At the end of the 2007 regular season, SMU showed interest in Jones.
After the Jan. 1 Sugar Bowl, SMU made a formal offer: $2 million a year for five years. Jones' contract — which was increased from $320,000 annually in the first four UH seasons — paid about $800,000 a year.
It was then that UH initiated contract talks. The first offer, from Frazier, was $1.1 million annually. After that, UH President David McClain and Mänoa chancellor Virginia Hinshaw took over as point negotiators, increasing the offer to $1.3 million annually, then $1.5 million a year, then $1.7 million.
But Jones said he felt UH's offers were more than the school could afford. The stakes were considerably higher than they were before the 2007 season, when he would have been happy to sign an extension for much less.
"I worked all my life to make a good living," Jones said. "I didn't want to feel bad that I was going to make a lot of money in my next contract. The people of Hawai'i have a lot of needs at the school. For me to be making close to $2 million, it didn't seem fair, and I didn't want to feel bad about that. With all of the needs we had (at UH), all of the things that had to be done, in my own mind, I didn't want to be unhappy about being successful."

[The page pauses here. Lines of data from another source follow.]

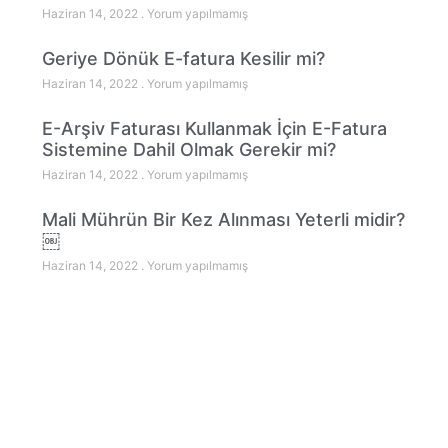
Haziran 14, 2022
Yorum yapılmamış
Geriye Dönük E-fatura Kesilir mi?
Haziran 14, 2022
Yorum yapılmamış
E-Arşiv Faturası Kullanmak İçin E-Fatura
Sistemine Dahil Olmak Gerekir mi?
Haziran 14, 2022
Yorum yapılmamış
Mali Mührün Bir Kez Alınması Yeterli midir?
￼
Haziran 14, 2022
Yorum yapılmamış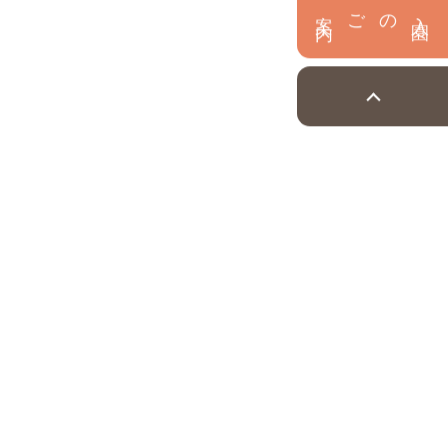
内
入
園
のご案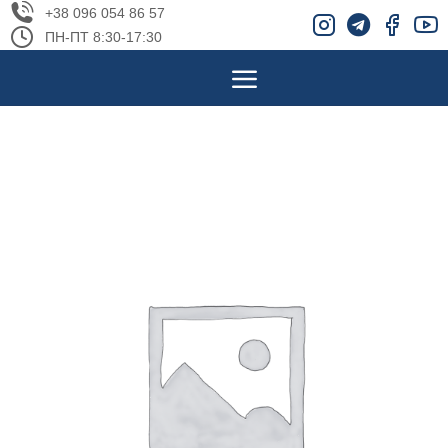
+38 096 054 86 57
ПН-ПТ 8:30-17:30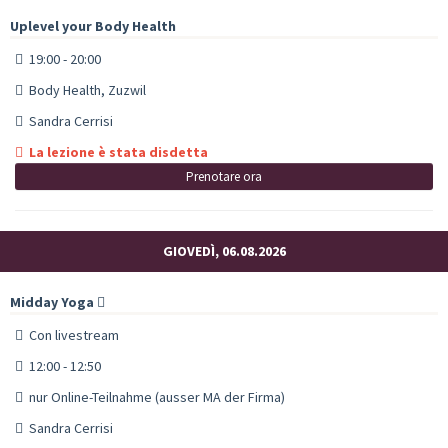
Uplevel your Body Health
19:00 - 20:00
Body Health, Zuzwil
Sandra Cerrisi
La lezione è stata disdetta
Prenotare ora
GIOVEDÌ, 06.08.2026
Midday Yoga
Con livestream
12:00 - 12:50
nur Online-Teilnahme (ausser MA der Firma)
Sandra Cerrisi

Jones and Steinberg then went to Dallas to finalize the SMU deal. But the night before the agreement was to be announced, Jones told Steinberg: "I can't pull the trigger."

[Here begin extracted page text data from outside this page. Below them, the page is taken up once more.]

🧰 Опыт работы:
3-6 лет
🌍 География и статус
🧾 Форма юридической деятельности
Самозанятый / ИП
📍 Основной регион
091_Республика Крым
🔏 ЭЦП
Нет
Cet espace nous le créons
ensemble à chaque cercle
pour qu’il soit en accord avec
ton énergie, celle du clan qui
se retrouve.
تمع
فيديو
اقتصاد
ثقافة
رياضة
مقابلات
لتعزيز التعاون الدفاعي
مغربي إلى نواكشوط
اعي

Jones recalled: "Leigh's eyes got huge. We had been in negotiations for three days, and we had finally gotten it done, and I told him, 'I can't do this.' "
Jones said he then had telephone conversations with "some friends who were very close to me."
"When I woke up the next morning," he said, "I felt this is what God wanted me to do, what I needed to do with my life."
In a news release circulated that afternoon, McClain said: "I also want to apologize to our fans and all of Hawai'i for matters getting to this stage in the first place. Exceptional performance deserves exceptional recognition, and your university was slow to step up."
The next day, UH and Frazier parted ways.
Since then, Cooke Field, now known as Ching Athletic Complex, has a new artificial turf. The new football coaches' offices will be completed in a few months. And the football recruiting budget has more than doubled.
"Those things wouldn't have happened if we stayed," Jones said.
SUCCESS AT SMU
Jones, meanwhile, has led SMU's resurgence, leading the school to its first bowl game in 25 years. He recently agreed to a two-year contract extension.
He said the Mustangs are two years away from "being where we were in Hawai'i, with enough bullets and ammo to play the game at the level to be a championship team."
His son, June Jones IV, is an offensive lineman on a high school team that won a Texas state football title.
He bought a home in a Dallas suburb.
"Dallas is a great city, one of the best on the continent," Jones said. "The people here are so hospitable. The Texas people have a lot of aloha spirit. They don't call it aloha. They call it Texas hospitality. It's very similar to Hawai'i. The people here are outgoing, very giving, very helpful."
One of Jones' regrets is he is too emotional to offer face-to-face farewells. He sent e-mails to close friends to announce he was leaving Hawai'i. His parting news conference was on the Big Island.
"It's hard," he said. "I get attached to people, friends. I tell people, 'It's not about the game; it's about the people you work with, the people you coach.' That's what it's all about. Because I'm that way, I've become very attached, especially with people in Hawai'i, and, I guess, sensitive emotionally. I think I'm way too emotional for a guy. I am that way. I've always been that way."